**Exercise description:**
Examine each line of the data, and copy the ones containing "Comments".

▼▼▼

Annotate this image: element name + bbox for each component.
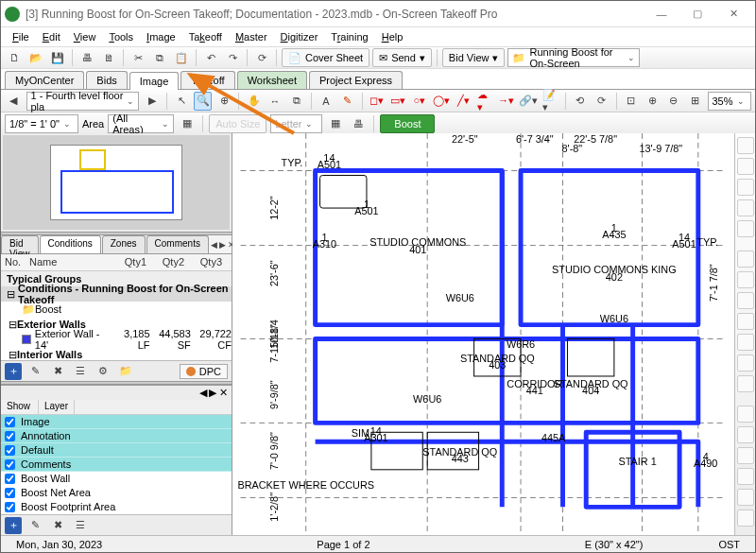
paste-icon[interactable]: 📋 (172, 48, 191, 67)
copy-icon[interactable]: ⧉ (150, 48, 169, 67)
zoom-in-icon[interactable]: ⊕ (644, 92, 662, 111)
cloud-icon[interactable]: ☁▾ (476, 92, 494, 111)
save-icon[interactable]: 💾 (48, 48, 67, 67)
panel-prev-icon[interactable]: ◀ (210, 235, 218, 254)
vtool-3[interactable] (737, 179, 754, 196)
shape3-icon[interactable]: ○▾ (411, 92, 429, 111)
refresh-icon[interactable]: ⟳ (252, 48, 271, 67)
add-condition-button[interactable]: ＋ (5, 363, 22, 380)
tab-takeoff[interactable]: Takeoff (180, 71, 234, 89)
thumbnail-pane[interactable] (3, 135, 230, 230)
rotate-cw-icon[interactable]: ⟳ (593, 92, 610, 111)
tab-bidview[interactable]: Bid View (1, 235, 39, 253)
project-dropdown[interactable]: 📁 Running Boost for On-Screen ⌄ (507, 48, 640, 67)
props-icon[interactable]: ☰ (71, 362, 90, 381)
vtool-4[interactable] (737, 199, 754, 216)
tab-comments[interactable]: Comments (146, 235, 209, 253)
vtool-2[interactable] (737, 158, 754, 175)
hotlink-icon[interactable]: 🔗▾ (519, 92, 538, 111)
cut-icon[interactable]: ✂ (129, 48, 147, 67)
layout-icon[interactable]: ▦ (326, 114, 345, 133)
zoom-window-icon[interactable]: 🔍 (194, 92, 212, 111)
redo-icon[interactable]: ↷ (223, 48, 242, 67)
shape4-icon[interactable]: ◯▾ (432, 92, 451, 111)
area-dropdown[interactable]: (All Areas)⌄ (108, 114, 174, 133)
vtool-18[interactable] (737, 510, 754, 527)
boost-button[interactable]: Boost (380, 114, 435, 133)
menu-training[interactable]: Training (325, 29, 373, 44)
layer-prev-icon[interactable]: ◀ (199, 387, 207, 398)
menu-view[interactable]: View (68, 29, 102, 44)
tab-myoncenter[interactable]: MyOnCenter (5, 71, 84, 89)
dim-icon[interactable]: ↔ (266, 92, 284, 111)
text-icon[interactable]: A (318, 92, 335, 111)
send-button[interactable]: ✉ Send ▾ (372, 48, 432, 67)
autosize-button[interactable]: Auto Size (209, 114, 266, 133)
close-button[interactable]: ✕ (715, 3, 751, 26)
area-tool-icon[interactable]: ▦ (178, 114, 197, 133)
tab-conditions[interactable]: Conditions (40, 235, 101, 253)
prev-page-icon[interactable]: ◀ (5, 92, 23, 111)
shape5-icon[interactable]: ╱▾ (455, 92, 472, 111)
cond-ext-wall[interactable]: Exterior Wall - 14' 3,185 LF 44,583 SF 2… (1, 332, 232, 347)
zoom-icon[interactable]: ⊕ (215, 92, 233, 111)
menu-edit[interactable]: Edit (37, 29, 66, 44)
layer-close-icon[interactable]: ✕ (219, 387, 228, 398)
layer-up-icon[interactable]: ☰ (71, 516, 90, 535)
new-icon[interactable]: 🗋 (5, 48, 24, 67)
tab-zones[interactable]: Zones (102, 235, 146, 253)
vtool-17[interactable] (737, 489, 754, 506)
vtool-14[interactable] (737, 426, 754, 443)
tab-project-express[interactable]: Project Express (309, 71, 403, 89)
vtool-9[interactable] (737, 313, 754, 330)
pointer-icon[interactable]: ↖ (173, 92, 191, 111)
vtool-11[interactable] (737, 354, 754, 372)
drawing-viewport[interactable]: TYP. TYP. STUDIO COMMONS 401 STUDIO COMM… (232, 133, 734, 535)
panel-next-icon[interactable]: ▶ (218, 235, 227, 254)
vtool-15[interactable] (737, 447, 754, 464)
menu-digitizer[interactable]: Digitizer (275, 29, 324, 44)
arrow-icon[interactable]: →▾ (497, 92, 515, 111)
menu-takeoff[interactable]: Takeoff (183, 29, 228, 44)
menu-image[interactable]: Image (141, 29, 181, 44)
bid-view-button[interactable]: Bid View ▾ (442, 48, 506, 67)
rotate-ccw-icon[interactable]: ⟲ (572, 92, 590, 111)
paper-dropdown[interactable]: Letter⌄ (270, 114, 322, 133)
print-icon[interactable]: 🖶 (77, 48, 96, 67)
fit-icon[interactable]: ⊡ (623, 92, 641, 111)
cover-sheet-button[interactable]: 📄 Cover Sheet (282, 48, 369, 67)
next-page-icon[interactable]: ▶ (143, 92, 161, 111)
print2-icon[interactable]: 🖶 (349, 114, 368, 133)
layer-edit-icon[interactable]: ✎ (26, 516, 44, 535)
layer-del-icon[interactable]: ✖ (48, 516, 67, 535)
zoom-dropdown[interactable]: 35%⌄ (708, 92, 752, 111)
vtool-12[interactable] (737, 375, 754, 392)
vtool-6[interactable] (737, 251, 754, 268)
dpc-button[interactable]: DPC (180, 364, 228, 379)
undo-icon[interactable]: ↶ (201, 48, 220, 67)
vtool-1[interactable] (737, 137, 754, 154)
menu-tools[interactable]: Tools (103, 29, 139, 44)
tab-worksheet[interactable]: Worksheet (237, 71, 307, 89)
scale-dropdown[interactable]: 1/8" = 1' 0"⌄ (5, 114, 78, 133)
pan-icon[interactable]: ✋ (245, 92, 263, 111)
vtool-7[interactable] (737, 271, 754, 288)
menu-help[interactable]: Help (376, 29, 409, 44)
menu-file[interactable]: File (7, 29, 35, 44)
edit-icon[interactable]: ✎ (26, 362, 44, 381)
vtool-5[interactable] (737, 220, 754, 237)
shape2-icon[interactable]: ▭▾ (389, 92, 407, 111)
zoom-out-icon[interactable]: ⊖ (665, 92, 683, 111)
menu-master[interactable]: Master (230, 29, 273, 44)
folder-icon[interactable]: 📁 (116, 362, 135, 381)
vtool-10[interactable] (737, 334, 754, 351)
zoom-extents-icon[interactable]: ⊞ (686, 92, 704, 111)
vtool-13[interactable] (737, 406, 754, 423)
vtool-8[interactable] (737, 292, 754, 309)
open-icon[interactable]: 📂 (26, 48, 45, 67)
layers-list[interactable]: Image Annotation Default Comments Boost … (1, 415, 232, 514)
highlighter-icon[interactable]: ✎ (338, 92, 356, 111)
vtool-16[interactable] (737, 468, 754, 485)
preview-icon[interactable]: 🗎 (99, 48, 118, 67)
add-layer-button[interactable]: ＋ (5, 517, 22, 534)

▲▲▲

**Written response:**
tab-comments[interactable]: Comments (146, 235, 209, 253)
layers-list[interactable]: Image Annotation Default Comments Boost … (1, 415, 232, 514)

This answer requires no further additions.